■ Assigned task
Set down all of the entries below word for word, with the pictures left out.

■ Data shown
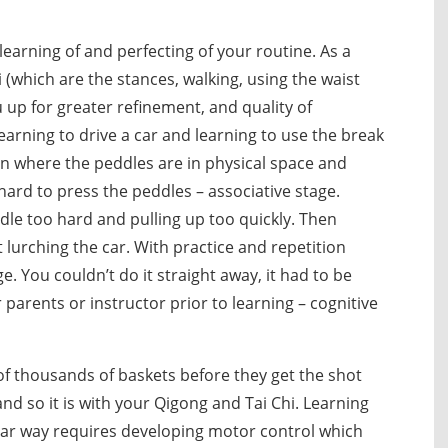
learning of and perfecting of your routine. As a
 (which are the stances, walking, using the waist
up for greater refinement, and quality of
rning to drive a car and learning to use the break
arn where the peddles are in physical space and
ard to press the peddles – associative stage.
le too hard and pulling up too quickly. Then
 lurching the car. With practice and repetition
You couldn’t do it straight away, it had to be
arents or instructor prior to learning – cognitive
 of thousands of baskets before they get the shot
and so it is with your Qigong and Tai Chi. Learning
iar way requires developing motor control which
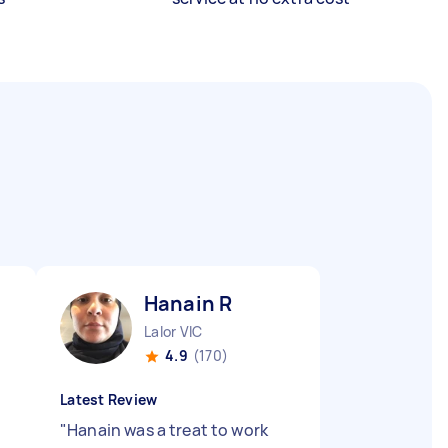
Hanain R
Lalor VIC
4.9
(170)
Latest Review
"
Hanain was a treat to work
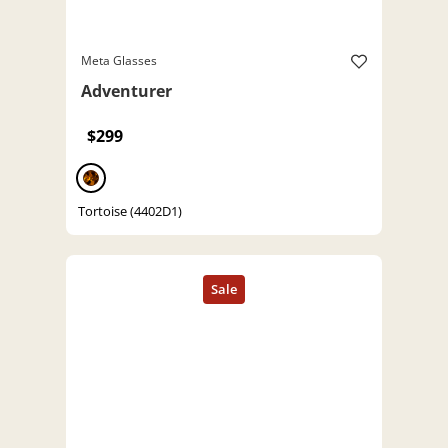
Meta Glasses
Adventurer
$299
Tortoise (4402D1)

■ Expected answer
learning of and perfecting of your routine. As a
 (which are the stances, walking, using the waist
up for greater refinement, and quality of
rning to drive a car and learning to use the break
arn where the peddles are in physical space and
ard to press the peddles – associative stage.
le too hard and pulling up too quickly. Then
 lurching the car. With practice and repetition
You couldn’t do it straight away, it had to be
arents or instructor prior to learning – cognitive
 of thousands of baskets before they get the shot
and so it is with your Qigong and Tai Chi. Learning
iar way requires developing motor control which
Hanain R
Lalor VIC
4.9
(170)
Latest Review
"
Hanain was a treat to work
Meta Glasses
Adventurer
$299
Tortoise (4402D1)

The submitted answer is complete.